Introductory Special Relativity book theory question

Sep 2018
6
0
Mid West
According to the examples often used in introductory special relativity theory books, if a spaceship leaves the earth and travels towards a far distant galaxy at near the speed of light. Then turns around and returns to Earth, perhaps 10 years will have passed for the traveler and perhaps 1000 years for the earthlings. Now if during the traveler's entire trip a continuous movie were made of the earth from the ship, it would have to show the frantic motion of everything on Earth traveling at tremendous speeds. Even chemical reactions, etc. would have to speed up so that 10 years worth of observer time would accomplish 1000 years or earth time efforts. Where does all the energy come from to increase the speed, kinetic energy, momentum, etc. of the stationary earthlings? According to theory the earthlings would notice nothing out of the ordinary? Even though they are moving around at very large velocities to get all that 1000 years worth of activity finished in the traveler's 10 years of observation.
 
Apr 2017
524
128
It's not the case that Earth life speeds up , but that spaceship life slows down , because the spacecraft undergoes acceleration/deceleration.

Suppose on Earth everything was filmed and at the same time transmitted to the travelling spacecraft .What would the astronaut see??

On the outward journey speed starts low and transmissions appear normal . Under constant acceleration the astronauts speed increases until near light speed.

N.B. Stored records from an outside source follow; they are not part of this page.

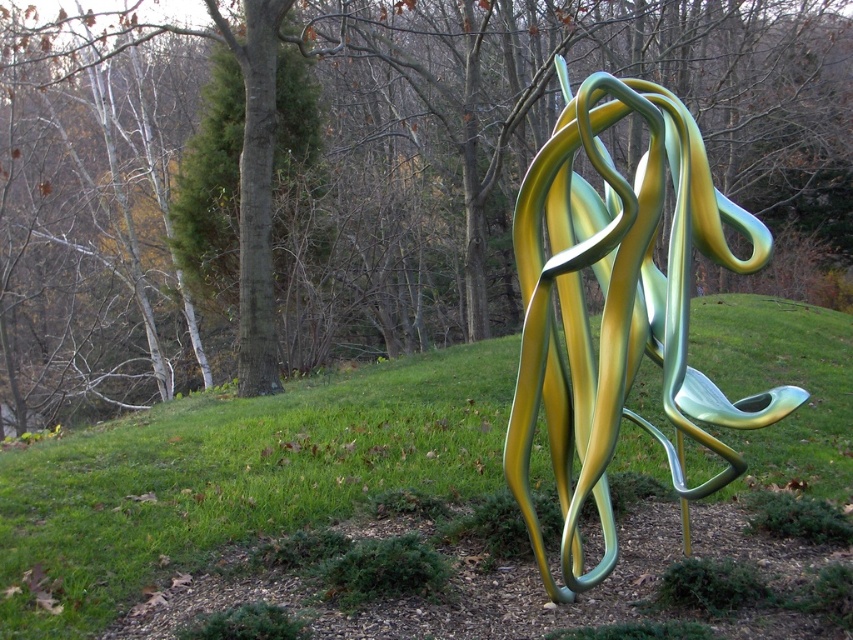 You are a landscape architect designing a garden and want to place a new statue in the center. The statue will be placed where the metallic green and yellow sculpture at center is currently located. However, you need to ensure that the statue won not be completely hidden by the green grass at center. Based on the scene, will the statue be visible from above? Explain your reasoning.

The green grass at center is larger in size than the metallic green and yellow sculpture at center. Since the grass is larger, it might grow around or over the sculpture, potentially hiding it from view. To ensure visibility from above, the statue should be elevated or the grass kept trimmed around its base.

You are a photographer standing in the middle of the grassy hillside. You want to take a photo of the metallic green and yellow sculpture at center without the green matte tree at center blocking it. Is the sculpture visible from your current position?

The green matte tree at center is located above the metallic green and yellow sculpture at center, so the tree may block part of the sculpture in your photo. Adjust your angle or position to ensure the sculpture is fully visible. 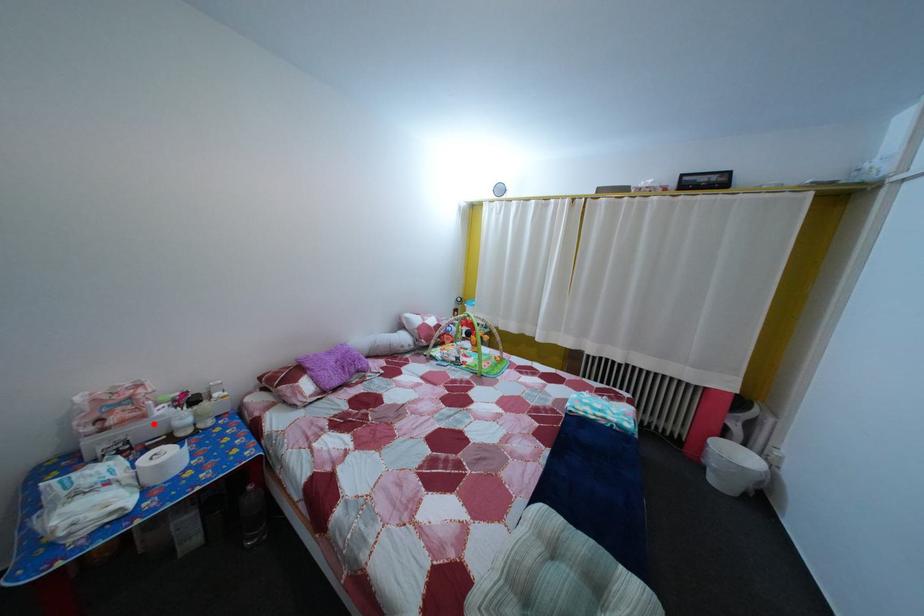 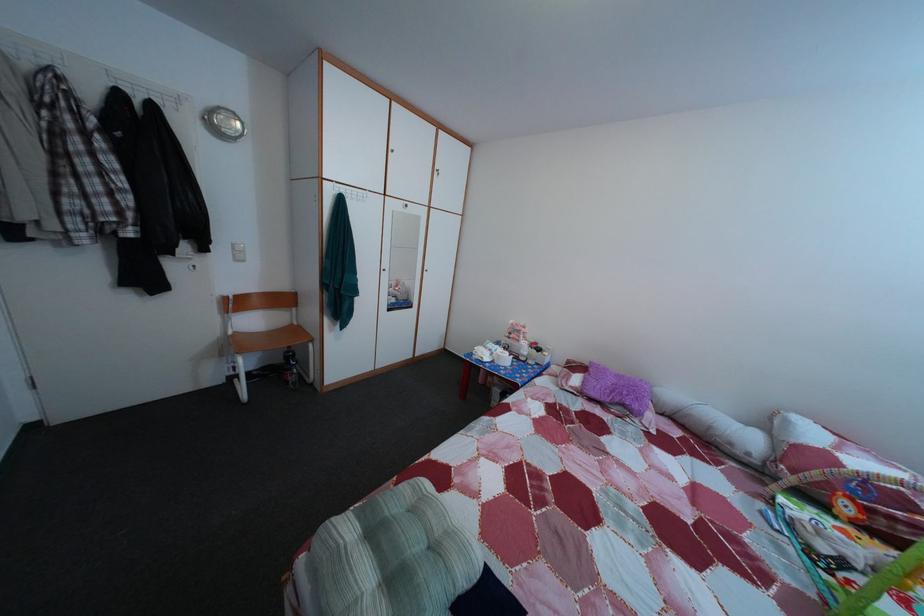 Where in the second image is the point corresponding to the highlighted location from the first image?

(528, 349) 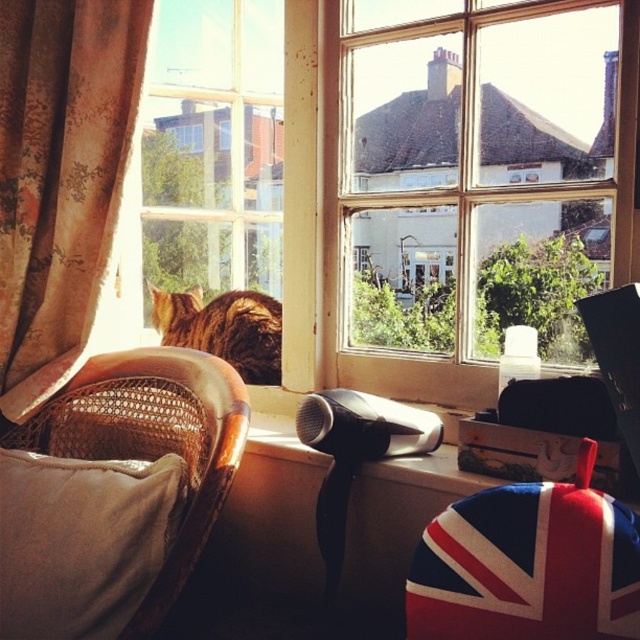 Looking at this image, who is positioned more to the left, wooden frame window at center or floral fabric curtain at left?

Positioned to the left is floral fabric curtain at left.

Can you confirm if wooden frame window at center is wider than floral fabric curtain at left?

Yes, wooden frame window at center is wider than floral fabric curtain at left.

Which is behind, point (496, 237) or point (36, 189)?

Point (36, 189)

This screenshot has width=640, height=640. What are the coordinates of `wooden frame window at center` in the screenshot? It's located at (474, 172).

This screenshot has height=640, width=640. Find the location of `brown woven armchair at left`. brown woven armchair at left is located at coordinates (122, 490).

Can you confirm if brown woven armchair at left is positioned to the left of golden fur cat at left?

Indeed, brown woven armchair at left is positioned on the left side of golden fur cat at left.

Does point (205, 426) lie in front of point (243, 296)?

Yes, it is in front of point (243, 296).

Find the location of a particular element. This screenshot has width=640, height=640. brown woven armchair at left is located at coordinates (122, 490).

Does brown woven armchair at left have a larger size compared to beige fabric pillow at lower left?

Yes, brown woven armchair at left is bigger than beige fabric pillow at lower left.

Where is `brown woven armchair at left`? The image size is (640, 640). brown woven armchair at left is located at coordinates (122, 490).

Locate an element on the screen. The image size is (640, 640). brown woven armchair at left is located at coordinates (122, 490). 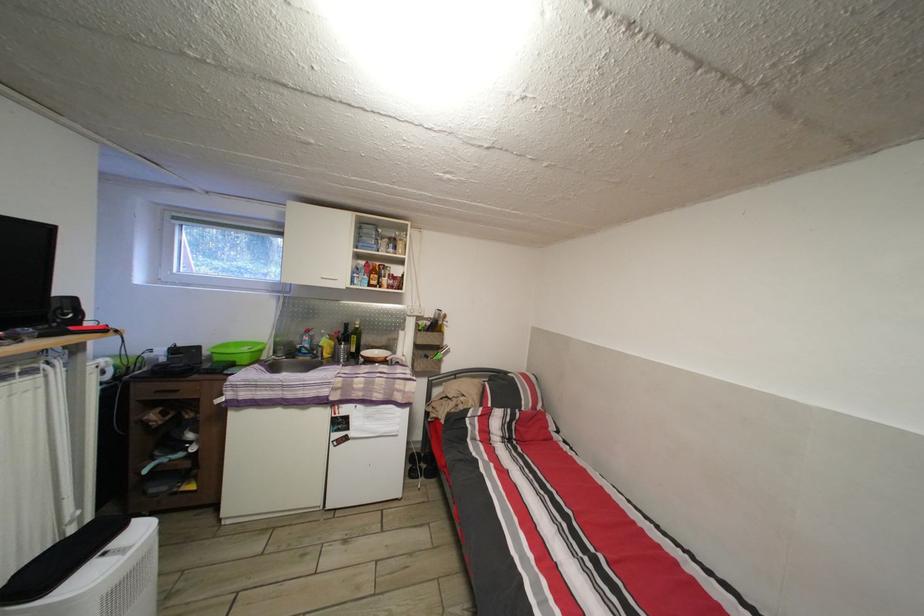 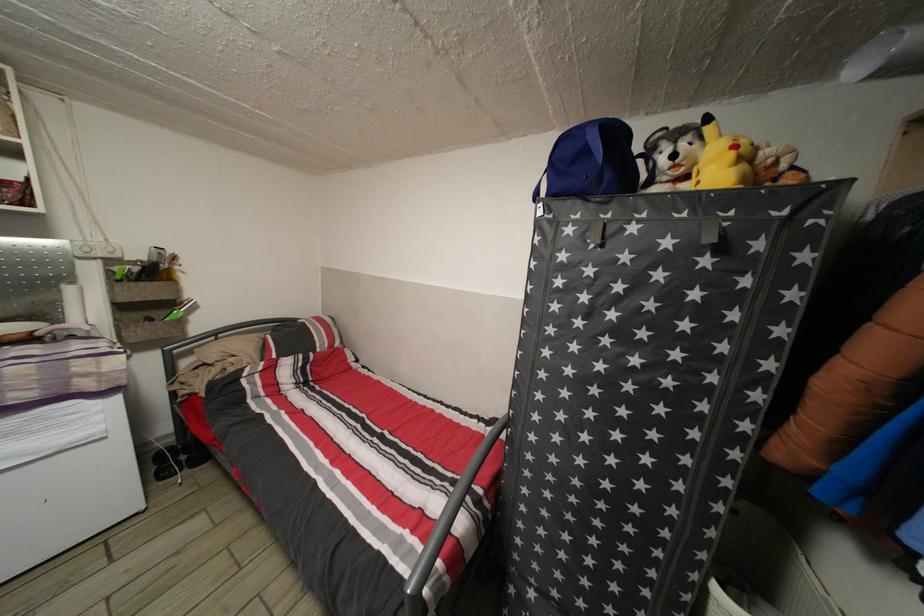 The point at (442, 341) is marked in the first image. Where is the corresponding point in the second image?

(164, 291) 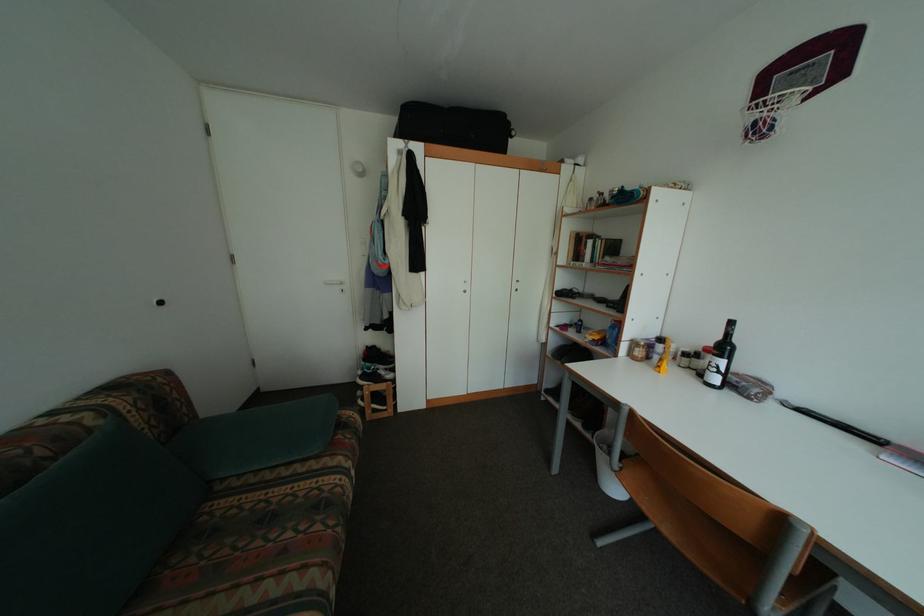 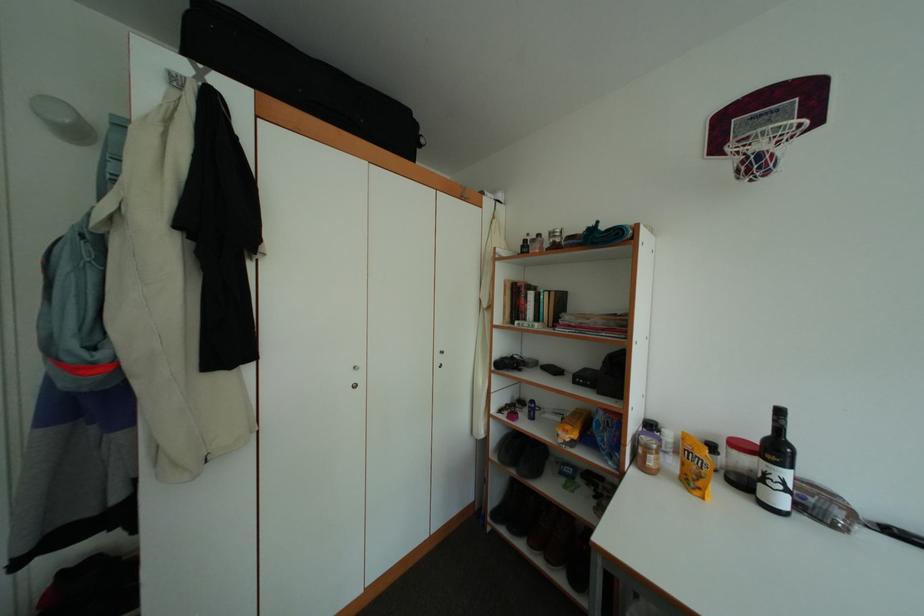 Question: The camera is either moving clockwise (left) or counter-clockwise (right) around the object. The first image is from the beginning of the video and the second image is from the end. Is the camera moving left or right when shooting the video?

Choices:
 (A) Left
 (B) Right

Answer: (A) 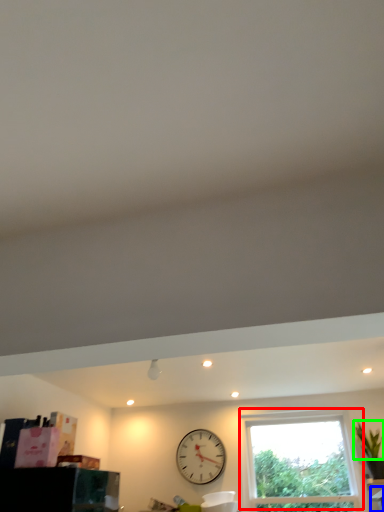 Question: Which object is positioned closest to window (highlighted by a red box)? Select from furniture (highlighted by a blue box) and plant (highlighted by a green box).

Choices:
 (A) furniture
 (B) plant

Answer: (B) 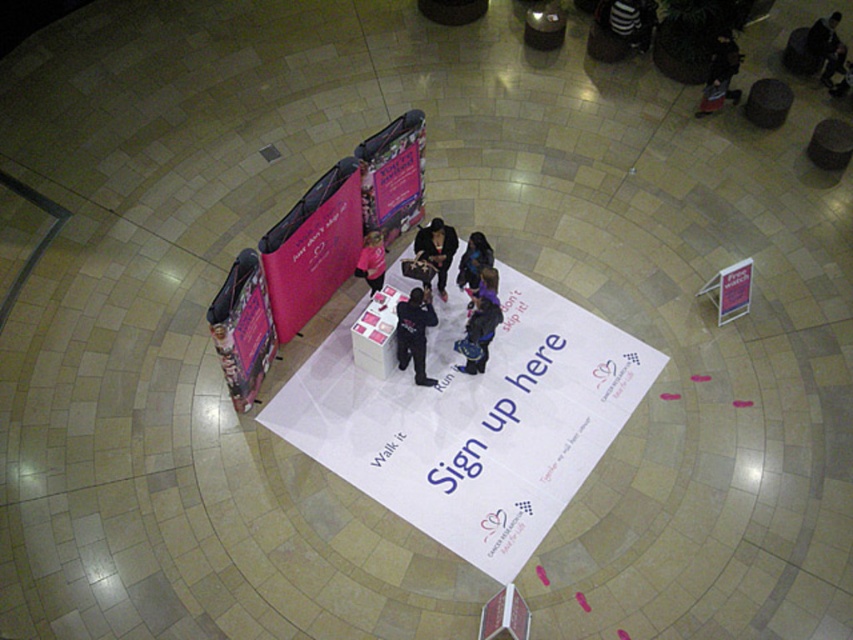 Question: Based on their relative distances, which object is farther from the black matte jacket at center?

Choices:
 (A) blue fabric jacket at center
 (B) black leather jacket at center
 (C) dark blue fabric jacket at center
 (D) pink matte shirt at center

Answer: (A)

Question: Is blue fabric jacket at center positioned behind pink matte shirt at center?

Choices:
 (A) no
 (B) yes

Answer: (A)

Question: Which object is positioned farthest from the pink matte shirt at center?

Choices:
 (A) blue fabric jacket at center
 (B) matte black shirt at center
 (C) black matte jacket at center

Answer: (B)

Question: Does blue fabric jacket at center appear on the left side of pink matte shirt at center?

Choices:
 (A) yes
 (B) no

Answer: (B)

Question: Is dark blue fabric jacket at center below matte black shirt at center?

Choices:
 (A) no
 (B) yes

Answer: (B)

Question: Which point is closer to the camera?

Choices:
 (A) black leather jacket at center
 (B) black matte jacket at center
 (C) dark blue fabric jacket at center
 (D) blue fabric jacket at center

Answer: (B) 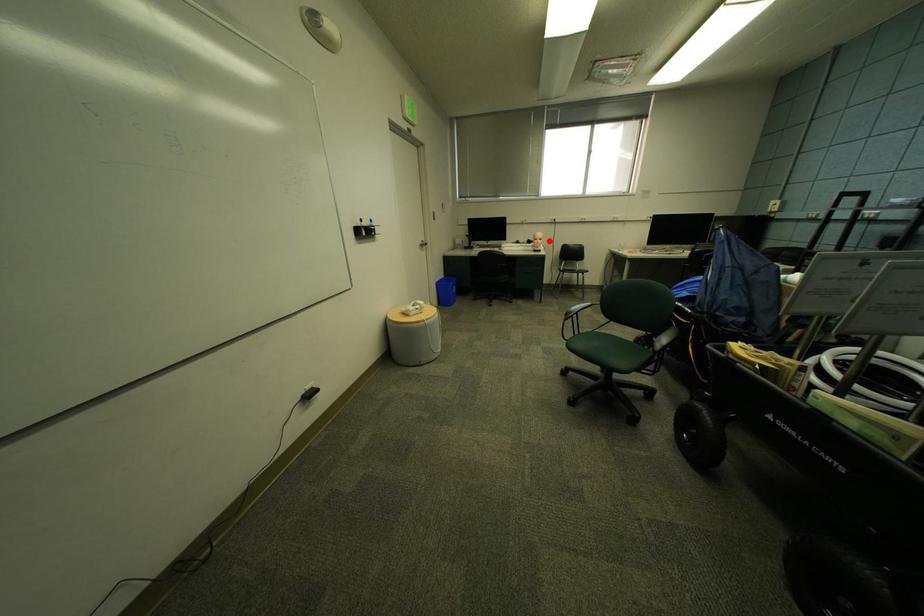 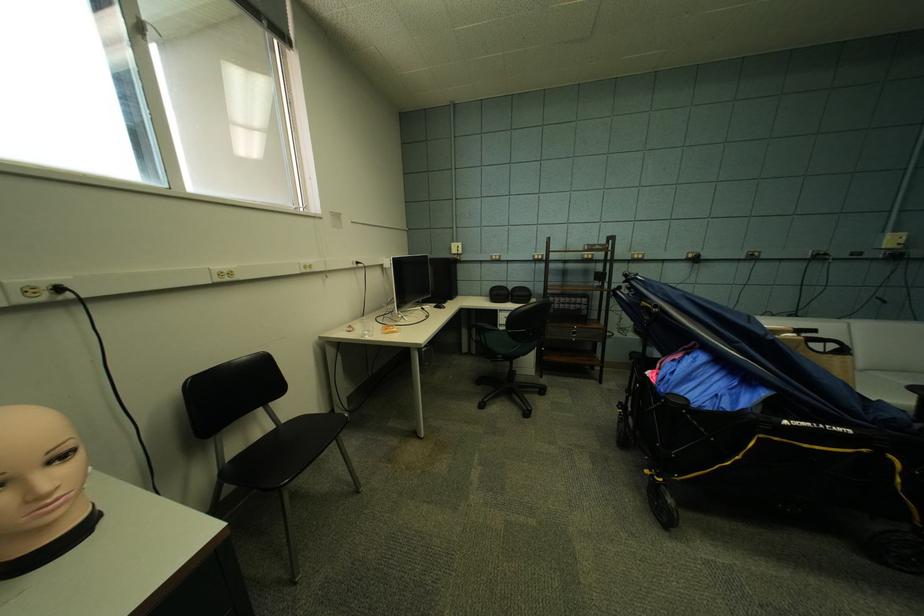 Question: I am providing you with two images of the same scene from different viewpoints. A red point is shown in image1. For the corresponding object point in image2, is it positioned nearer or farther from the camera?

Choices:
 (A) Nearer
 (B) Farther

Answer: (B) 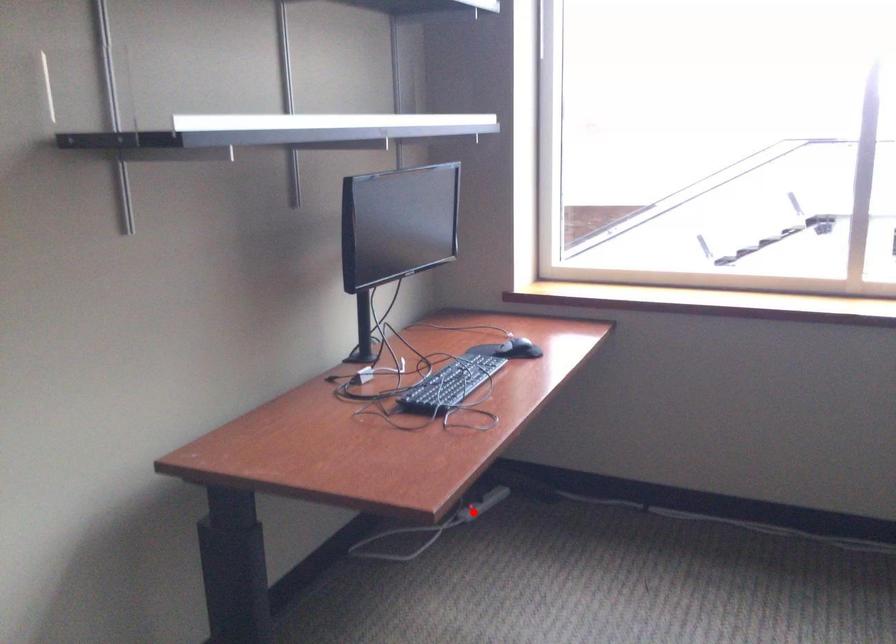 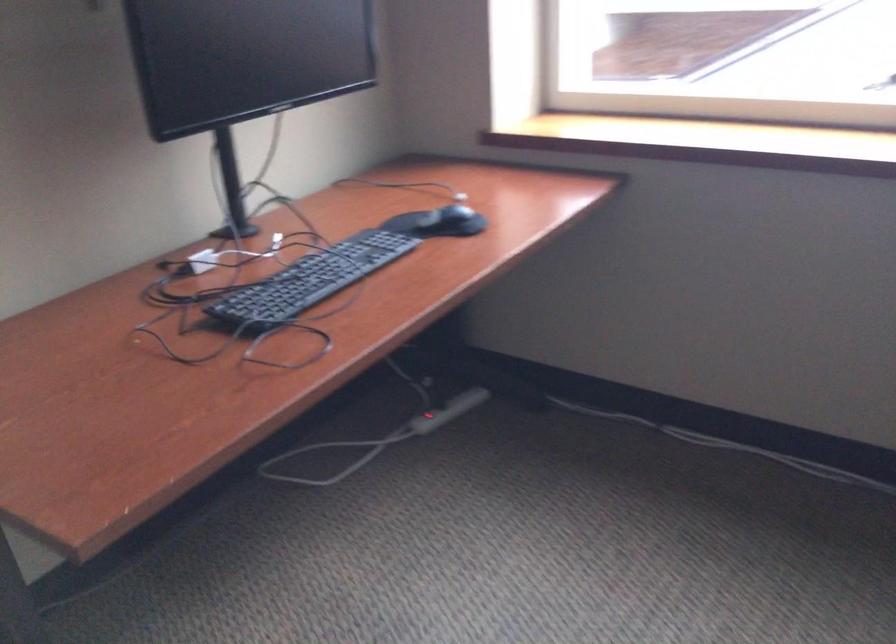 Question: I am providing you with two images of the same scene from different viewpoints. A red point is shown in image1. For the corresponding object point in image2, is it positioned nearer or farther from the camera?

Choices:
 (A) Nearer
 (B) Farther

Answer: (A) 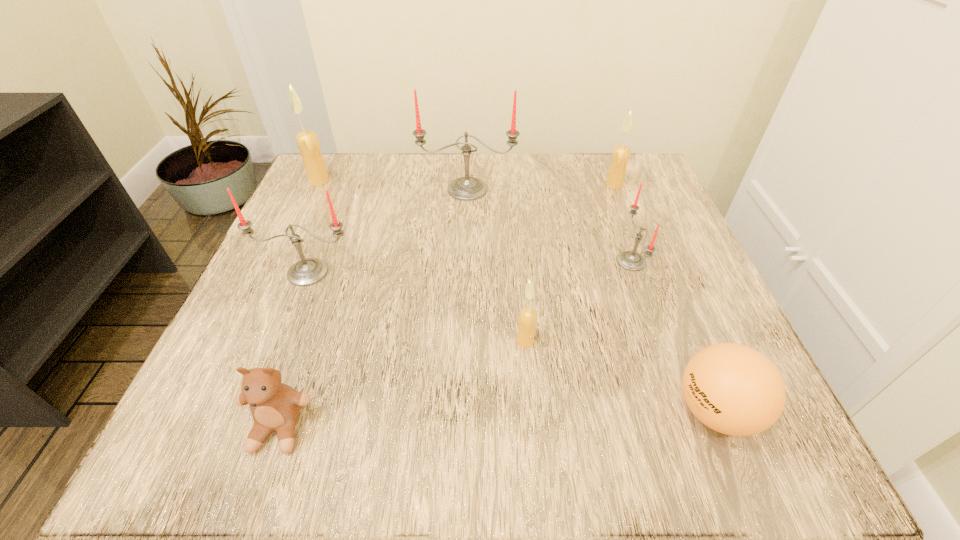 Select which red candle is the second closest to the ping-pong ball. Please provide its 2D coordinates. Your answer should be formatted as a tuple, i.e. [(x, y)], where the tuple contains the x and y coordinates of a point satisfying the conditions above.

[(466, 188)]

Image resolution: width=960 pixels, height=540 pixels. I want to click on the third closest red candle relative to the leftmost cream candle, so click(630, 260).

Locate which cream candle is the closest to the leftmost red candle. Please provide its 2D coordinates. Your answer should be formatted as a tuple, i.e. [(x, y)], where the tuple contains the x and y coordinates of a point satisfying the conditions above.

[(307, 141)]

Image resolution: width=960 pixels, height=540 pixels. In order to click on cream candle identified as the third closest to the teddy bear in this screenshot , I will do `click(621, 153)`.

The height and width of the screenshot is (540, 960). I want to click on free spot that satisfies the following two spatial constraints: 1. on the front side of the second smallest cream candle; 2. on the front-facing side of the smallest red candle, so click(x=643, y=261).

Where is `free space that satisfies the following two spatial constraints: 1. on the front-facing side of the nearest cream candle; 2. on the right side of the second red candle from right to left`? free space that satisfies the following two spatial constraints: 1. on the front-facing side of the nearest cream candle; 2. on the right side of the second red candle from right to left is located at coordinates (462, 341).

After 500 years of Earth time the ship has reached it's destination, the astronaut has only seen 5 years of transmissions .Now the ship decelerates stops turns round and accelerates back to earth .... During this turnaround the astronaut sees speeded transmission from Earth, ... 990 years worth of Earth news received in the turnaround period ...
 
Last edited:
Sep 2018
6
0
Mid West
"It's not the case that Earth life speeds up , but that spaceship life slows down , because the spacecraft undergoes acceleration/deceleration."

Certainly from the viewpoint of the traveler, on returning to Earth, life on Earth has sped up, else how could the earthlings have accomplished in 10 years, 1000 years worth of things involving velocity, accelerations, change in momentums, etc.? All this requires energy. Where does it come from?

"After 500 years of Earth time the ship has reached it's destination, the astronaut has only seen 5 years of transmissions."

True, but those transmissions paint a very false picture of what has gone by on the earth. The earthlings have expended 500 years worth of energy, frantically hurrying to and fro to accomplish 500 years worth of work in the 5 years of the astronaut's time. The slowness of the speed of information transmission has created an illusion that only 5 years of progress on earth has taken place. Whereas truly 500 years of things have happened.
 
Sep 2018
6
0
Mid West
Response

"It's not the case that Earth life speeds up , but that spaceship life slows down , because the spacecraft undergoes acceleration/deceleration."

Certainly from the viewpoint of the traveler, on returning to Earth, life on Earth has sped up, else how could the earthlings have accomplished in 10 years, 1000 years worth of things involving velocity, accelerations, change in momentums, etc.? All this requires energy. Where does it come from?

"After 500 years of Earth time the ship has reached it's destination, the astronaut has only seen 5 years of transmissions."

True, but those transmissions paint a very false picture of what has gone by on the earth. The earthlings have expended 500 years worth of energy, frantically hurrying to and fro to accomplish 500 years worth of work in the 5 years of the astronaut's time. The slowness of the speed of information transmission has created an illusion that only 5 years of progress on earth has taken place. Whereas truly 500 years of things have happened.